Mrs Kerry Anne Melchior had seen the obstetrician and gynaecologist Stephen Alfred Cattanach, and asked for a tubal ligation procedure to be performed on her, citing financial inability to support a third child. She recalled having one ovary removed when she was fifteen years of age and that her fallopian tube had at that time also been removed. While performing the operation Dr Cattanach could see no evidence of a second fallopian tube and so assumed that Mrs Melchior's recollection was accurate.

Some time after the operation Mrs Melchior became pregnant by her husband, Craig Melchior and gave birth to the healthy baby Jordan. Kerry Anne and Craig Melchior brought actions against, inter alia, Dr Cattanach for negligence. Mrs Melchior applied for damages for loss and damage caused by pregnancy and birth, Mr Melchior applied for damages for loss of consortium and they jointly applied for damages for the cost of raising and maintaining the child to majority.
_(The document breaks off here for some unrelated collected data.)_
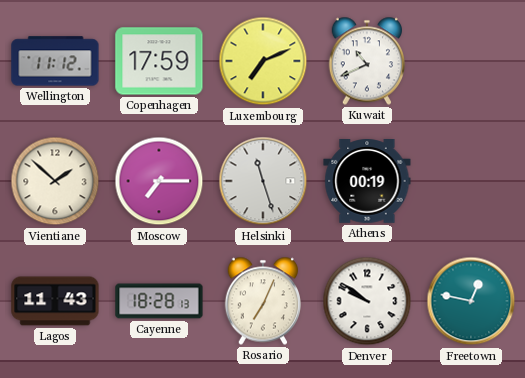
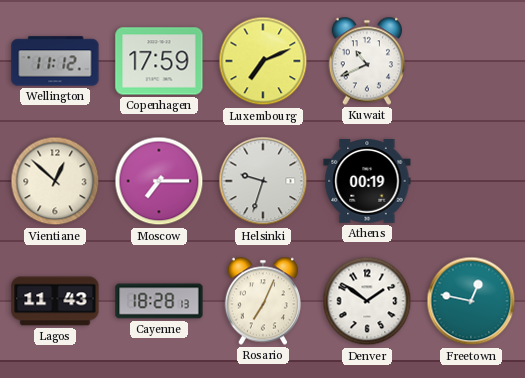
Vientiane: 1:52 -> 12:52
Helsinki: 11:27 -> 9:33
Denver: 9:51 -> 1:51
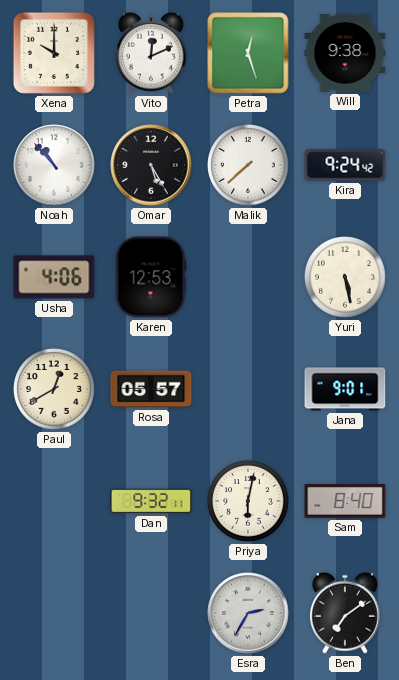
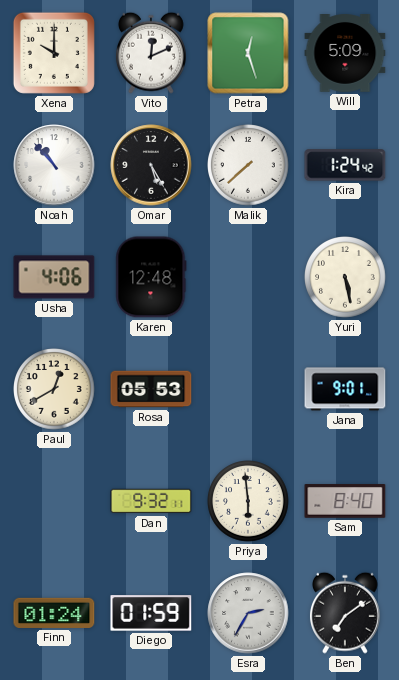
Will: 9:38 -> 5:09
Kira: 9:24 -> 1:24
Karen: 12:53 -> 12:48
Rosa: 05:57 -> 05:53
Priya: 6:02 -> 5:59
Finn: none -> 01:24
Diego: none -> 01:59
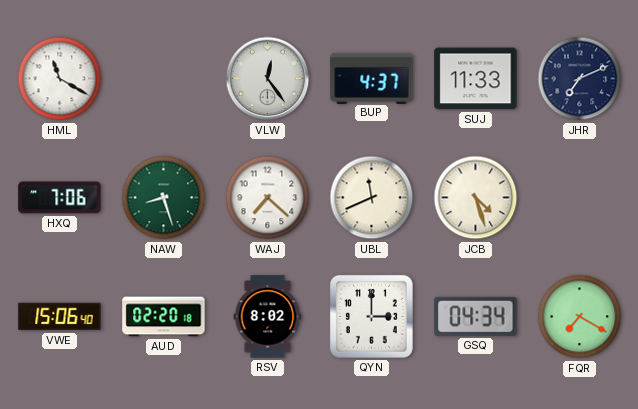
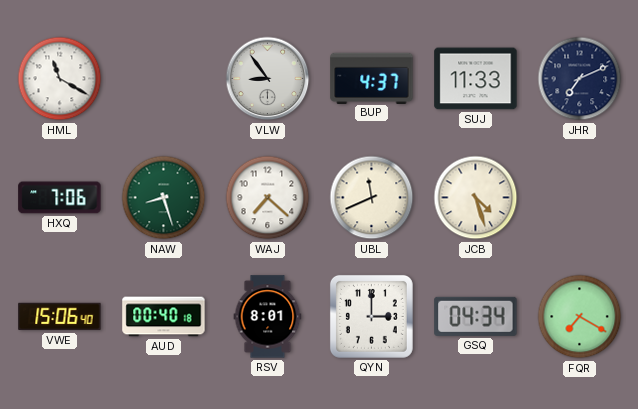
VLW: 12:24 -> 8:54
AUD: 02:20 -> 00:40
RSV: 8:02 -> 8:01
== Supreme Court of Queensland ==

In the Supreme Court of Queensland, Holmes J held that the failure of Dr Cattanach to warn the Melchiors of their capacity to conceive and his negligent advice caused them to become parents of an unplanned child. Mrs Melchior was awarded $103,672.39 for loss and damage caused by pregnancy, Mr Melchior was awarded $3,000 for loss of consortium and they were jointly awarded $105,249.33 for the cost of raising and maintaining the child.
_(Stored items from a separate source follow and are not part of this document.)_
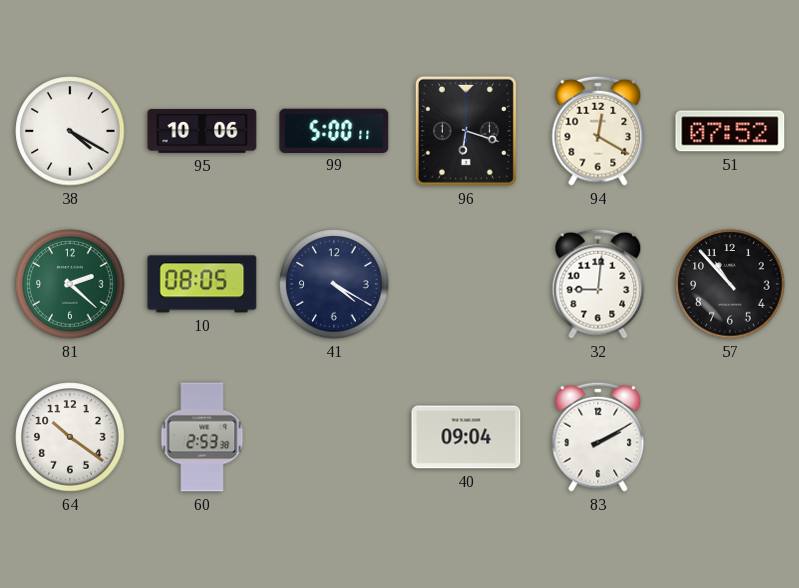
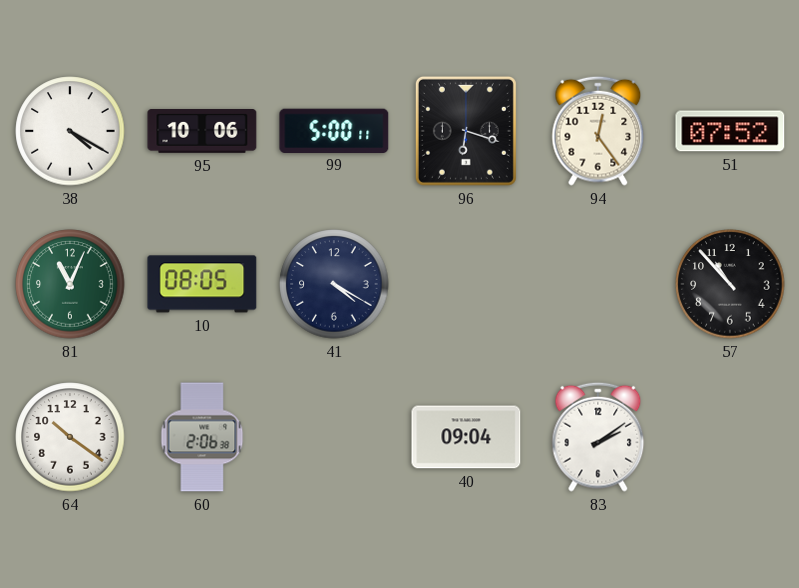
94: 12:20 -> 12:24
81: 2:22 -> 11:04
32: 9:01 -> none
60: 2:53 -> 2:06
83: 2:10 -> 2:09
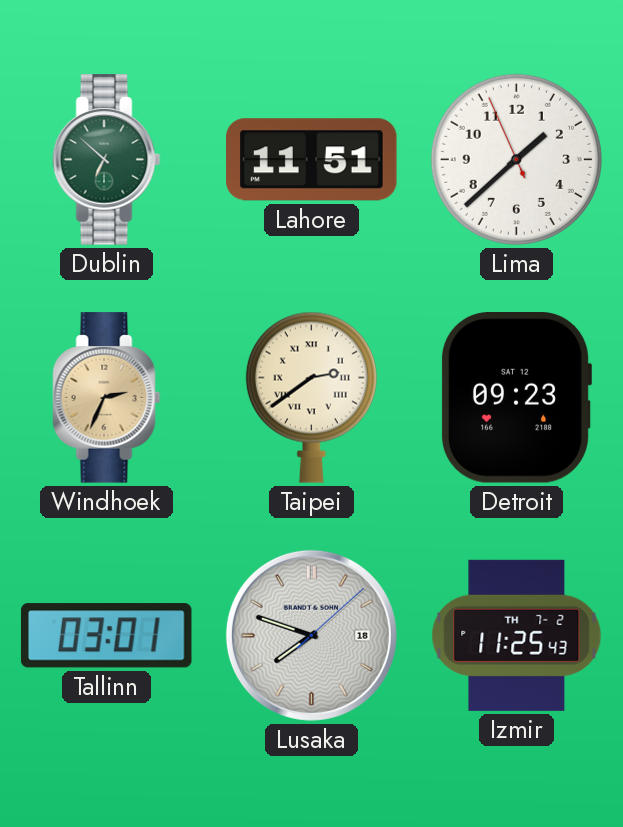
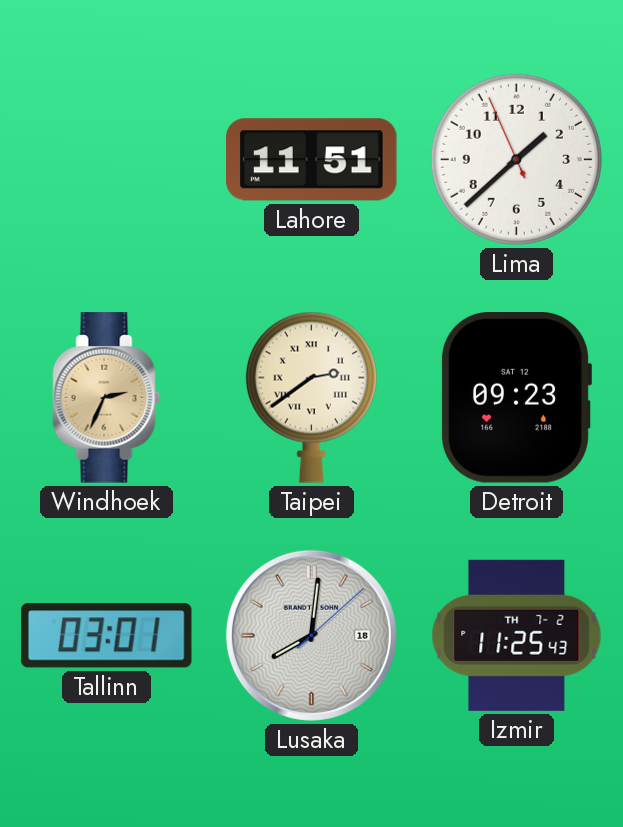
Dublin: 6:52 -> none
Lusaka: 7:48 -> 8:01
The appeal of Dr Cattanach and the State of Queensland (which was vicariously liable for Dr Cattanach's negligence) to the Queensland Court of Appeal (McMurdo P, Davies and Thomas JJA) was dismissed by a majority, Thomas JA dissenting. Special leave was later granted for the defendants to appeal to the High Court exclusively on the issue of the award of damages for the cost of raising and maintaining a healthy child.

== High Court ==

The State of Queensland and the defendant Dr Cattanach argued that the birth of a healthy child was not a harm and therefore could not be compensated; that the damages do not arise from a physical injury to the plaintiff; that such damages would open the floodgates to lawsuits; and that the benefit of raising a child may be greater than the cost, though it is immeasurable. Intervening by leave were also the Solicitors-General for Western Australia and South Australia, arguing the same lines.
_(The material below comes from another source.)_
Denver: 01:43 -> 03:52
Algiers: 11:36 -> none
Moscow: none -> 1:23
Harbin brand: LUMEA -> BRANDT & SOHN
However, the majority of the High Court, consisting of McHugh and Gummow JJ in a joint judgment, Kirby and Callinan JJ, found that damages for the costs of raising the child were recoverable. Within the majority, McHugh and Gummow JJ and Kirby J all found, contrary to the majority of the Queensland Court of Appeal, that the claim for the costs of child-rearing was not one for pure economic loss, but rather flowed logically from the injury sustained by Mrs Melchior as a result of Dr Cattanach's negligence.[12] Justices McHugh and Gummow pointed out that it defied logic to allow the recovery of damages for medical expenses and for the pain and suffering of childbirth, but not for the costs of raising the child.[13] Only Callinan J agreed with the Queensland majority that this was a case of pure economic loss.[14] Justices McHugh and Gummow stated that the damage claimed was not the child or the parent–child relationship, but rather the burden of the legal and moral responsibilities arising from parenthood.[15] Justice Kirby stated that the injury was constituted by the economic harm rather than the birth of the child.[16]

== Legislative reform ==

In November 2003 the Queensland parliament passed the Justice and Other Legislation Amendment Act 2003. Section 41 of that Act inserted new sections 49A and 49B into the Civil Liability Act 2003. These sections prevent a court from awarding damages for a financial loss suffered in rearing a healthy child. This effectively prevents a decision awarding the same damages that were awarded in Cattanach v Melchior being awarded again in Queensland - however, the amendment does not prevent a successful Wrongful Birth claim.

Section 71 of the New South Wales Civil Liability Act 2002 has similar effect.

Further, the Civil Liability Act 1936 (SA) Section 67 again has a very similar effect, though is expressed slightly differently.